Feature engineering is designed to improve correlation by combining like type features, or slicing the data into distinct populations. I am going to use it to binary encode the categorical data to allow me to use Logistical Regression and improve performance in the KNN algorithm while predicting employee attrition and salary.

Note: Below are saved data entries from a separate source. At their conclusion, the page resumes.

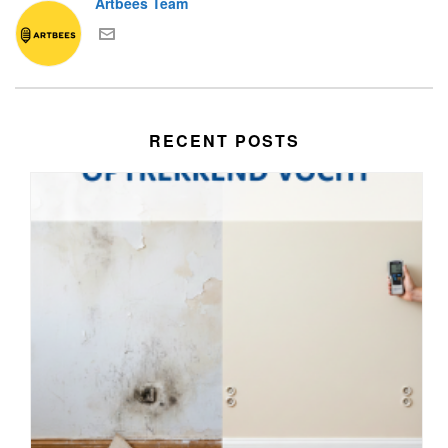
Artbees Team
RECENT POSTS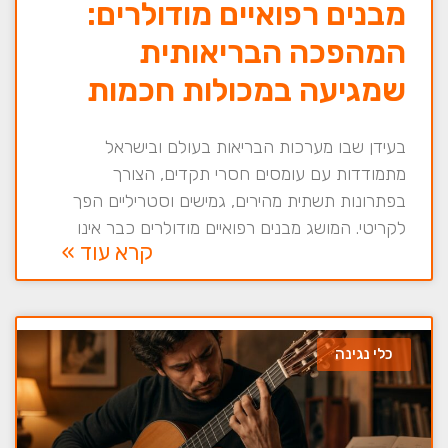
מבנים רפואיים מודולרים:
המהפכה הבריאותית
שמגיעה במכולות חכמות
בעידן שבו מערכות הבריאות בעולם ובישראל
מתמודדות עם עומסים חסרי תקדים, הצורך
בפתרונות תשתית מהירים, גמישים וסטריליים הפך
לקריטי. המושג מבנים רפואיים מודולרים כבר אינו
קרא עוד »
כלי נגינה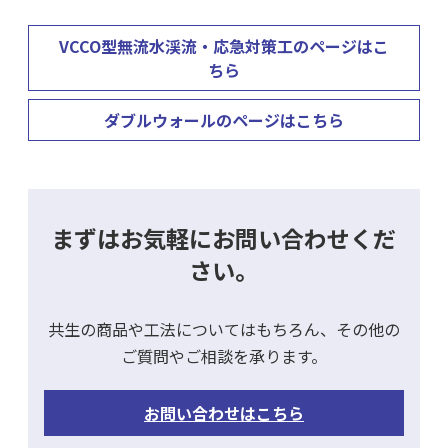
VCCO型無流水渓流・応急対策工のページはこ
ちら
ダブルウォールのページはこちら
まずはお気軽にお問い合わせくだ
さい。
共生の商品や工法についてはもちろん、その他の
ご質問やご相談を承ります。
お問い合わせはこちら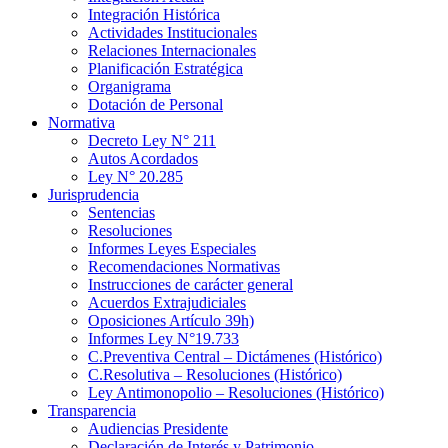
Integración Histórica
Actividades Institucionales
Relaciones Internacionales
Planificación Estratégica
Organigrama
Dotación de Personal
Normativa
Decreto Ley N° 211
Autos Acordados
Ley N° 20.285
Jurisprudencia
Sentencias
Resoluciones
Informes Leyes Especiales
Recomendaciones Normativas
Instrucciones de carácter general
Acuerdos Extrajudiciales
Oposiciones Artículo 39h)
Informes Ley N°19.733
C.Preventiva Central – Dictámenes (Histórico)
C.Resolutiva – Resoluciones (Histórico)
Ley Antimonopolio – Resoluciones (Histórico)
Transparencia
Audiencias Presidente
Declaración de Interés y Patrimonio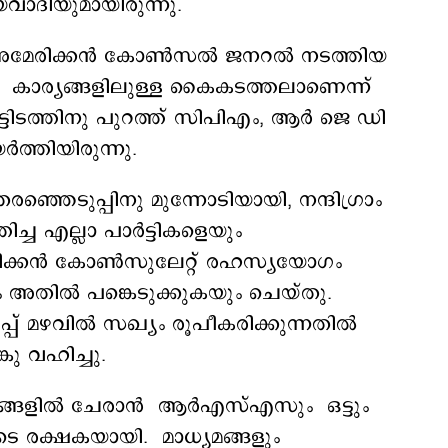
ാദിയുമായിരുന്നു.
്തി അമേരിക്കൻ കോൺസൽ ജനറൽ നടത്തിയ
ര കാര്യങ്ങളിലുള്ള കൈകടത്തലാണെന്ന്
െട്ടിടത്തിനു പുറത്ത് സിപിഎം, ആർ ജെ ഡി
ത്തിയിരുന്നു.
ഞെടുപ്പിനു മുന്നോടിയായി, നന്ദിഗ്രാം
ച്ച എല്ലാ പാർട്ടികളെയും
േരിക്കൻ കോൺസുലേറ്റ് രഹസ്യയോഗം
 അതിൽ പങ്കെടുക്കുകയും ചെയ്തു.
പ് മഴവിൽ സഖ്യം രൂപീകരിക്കുന്നതിൽ
ു വഹിച്ചു.
്തനങ്ങളിൽ ചേരാൻ ആർഎസ്എസും ഒട്ടും
രക്ഷകയായി. മാധ്യമങ്ങളും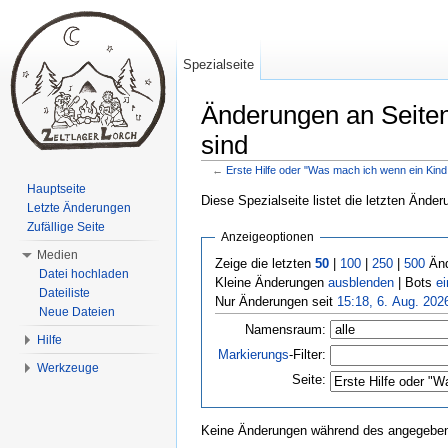
Spezialseite
Änderungen an Seiten,
sind
←
Erste Hilfe oder "Was mach ich wenn ein Kind 
Wechseln zu:
Navigation
,
Suche
Hauptseite
Diese Spezialseite listet die letzten Ände
Letzte Änderungen
Zufällige Seite
Anzeigeoptionen
Medien
Zeige die letzten
50
|
100
|
250
|
500
Änd
Datei hochladen
Kleine Änderungen
ausblenden
| Bots
e
Dateiliste
Nur Änderungen seit
15:18, 6. Aug. 202
Neue Dateien
Namensraum:
Hilfe
Markierungs
-Filter:
Werkzeuge
Seite:
Keine Änderungen während des angegebene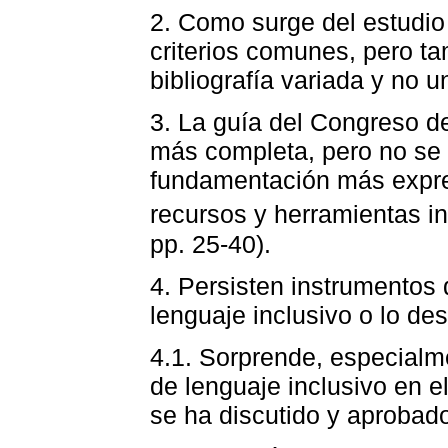
2. Como surge del estudio
criterios comunes, pero t
bibliografía variada y no u
3. La guía del Congreso de
más completa, pero no se s
fundamentación más expre
recursos y herramientas i
pp. 25-40).
4. Persisten instrumentos
lenguaje inclusivo o lo de
4.1. Sorprende, especialme
de lenguaje inclusivo en 
se ha discutido y aprobado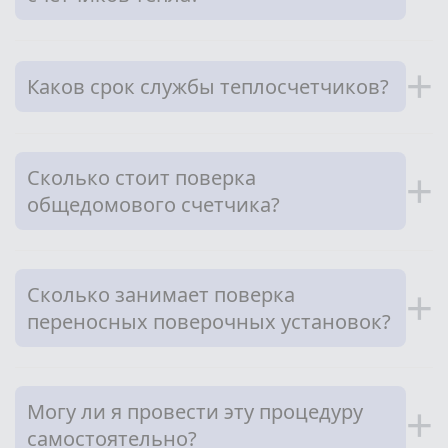
+
Каков срок службы теплосчетчиков?
Сколько стоит поверка
+
общедомового счетчика?
Сколько занимает поверка
+
переносных поверочных установок?
Могу ли я провести эту процедуру
+
самостоятельно?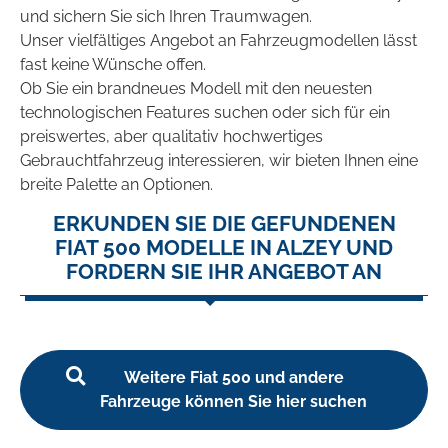
und sichern Sie sich Ihren Traumwagen.
Unser vielfältiges Angebot an Fahrzeugmodellen lässt
fast keine Wünsche offen.
Ob Sie ein brandneues Modell mit den neuesten
technologischen Features suchen oder sich für ein
preiswertes, aber qualitativ hochwertiges
Gebrauchtfahrzeug interessieren, wir bieten Ihnen eine
breite Palette an Optionen.
ERKUNDEN SIE DIE GEFUNDENEN
FIAT 500 MODELLE IN ALZEY UND
FORDERN SIE IHR ANGEBOT AN
Weitere Fiat 500 und andere
Fahrzeuge können Sie hier suchen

# binary encode ordinal variables 
data$LessThan5k <- ifelse(data$MonthlyIncome < 5000, 1, 0)
data$NewWorker <- ifelse(data$NumCompaniesWorked <=1, 1, 0)
data$LowLevel <- ifelse(data$JobLevel == 1, 1, 0)
data$NewHire <- ifelse(data$YearsAtCompany <4, 1, 0)
data$WorkedOver30 <- ifelse(data$TotalWorkingYears >=30, 1, 0)
data$Uninvolved <- ifelse(data$JobInvolvement <2, 1, 0)
data$NewToRole <- ifelse(data$YearsInCurrentRole <=1, 1, 0)
data$Unbalanced <- ifelse(data$WorkLifeBalance <2, 1, 0)
data$SalaryHike <- ifelse(data$PercentSalaryHike  >20, 1, 0)
data$HighlySatisfied <- ifelse(data$JobSatisfaction == 4, 1, 0)
data$LongCommute <- ifelse(data$DistanceFromHome >= 15, 1, 0)
data$AgeUnder40 <- ifelse(data$Age <40, 1, 0)
data$DueForPromotion <- ifelse(!data$YearsSinceLastPromotion %in% c(1,5,6,7), 1, 0)
data$TopPerformer <- ifelse(data$PerformanceRating == 4, 1, 0)
data$NoStock <- ifelse(data$StockOptionLevel < 1, 1 , 0)
data$NoTraining <- ifelse(data$TrainingTimesLastYear < 1, 1, 0)
data$HourlyOver40 <- ifelse(data$HourlyRate > 40, 1, 0)
data$MonthlyOver15k <- ifelse(data$MonthlyRate > 15000, 1, 0)
data$LogIncome <- log(data$MonthlyIncome)
data$SqIncome <- data$MonthlyIncome^2
data$SqRtIncome <- sqrt(data$MonthlyIncome)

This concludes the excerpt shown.